▶ **Exercise**:
Examine the entries and show every line in which the word "федеральные" is found.

▶ **Data to examine**:
━━━━
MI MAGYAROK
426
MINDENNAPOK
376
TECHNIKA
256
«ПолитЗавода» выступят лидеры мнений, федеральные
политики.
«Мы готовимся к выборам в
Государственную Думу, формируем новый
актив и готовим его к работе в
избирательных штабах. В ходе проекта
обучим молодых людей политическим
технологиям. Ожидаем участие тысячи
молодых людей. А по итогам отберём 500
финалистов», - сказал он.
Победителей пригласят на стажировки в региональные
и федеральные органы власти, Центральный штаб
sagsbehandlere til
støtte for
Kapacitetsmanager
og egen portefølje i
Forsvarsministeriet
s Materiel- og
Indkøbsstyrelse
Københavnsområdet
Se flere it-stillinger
━━━━
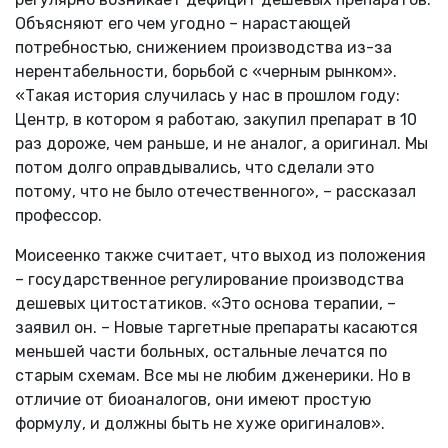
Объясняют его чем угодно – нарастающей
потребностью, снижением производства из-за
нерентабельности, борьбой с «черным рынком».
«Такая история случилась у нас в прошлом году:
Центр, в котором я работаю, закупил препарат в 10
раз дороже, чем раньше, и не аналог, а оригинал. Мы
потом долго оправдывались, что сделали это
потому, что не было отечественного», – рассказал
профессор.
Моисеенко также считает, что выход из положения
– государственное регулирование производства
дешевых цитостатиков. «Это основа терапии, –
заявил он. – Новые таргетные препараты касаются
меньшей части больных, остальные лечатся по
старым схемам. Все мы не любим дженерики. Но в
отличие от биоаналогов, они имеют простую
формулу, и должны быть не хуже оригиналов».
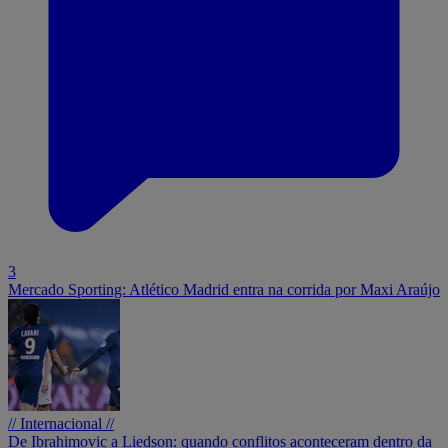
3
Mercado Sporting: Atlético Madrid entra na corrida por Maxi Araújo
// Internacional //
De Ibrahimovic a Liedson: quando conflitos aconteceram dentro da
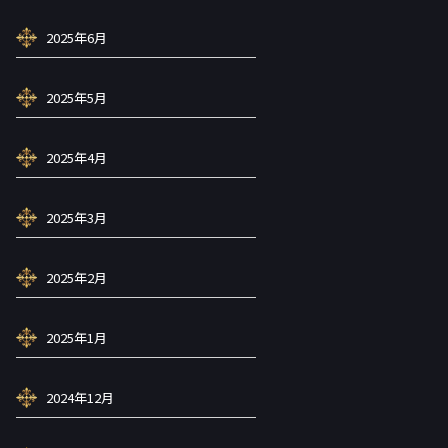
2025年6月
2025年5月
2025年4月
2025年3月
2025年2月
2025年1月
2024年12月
━━━━
▶ **Solution to the problem**:
«ПолитЗавода» выступят лидеры мнений, федеральные
и федеральные органы власти, Центральный штаб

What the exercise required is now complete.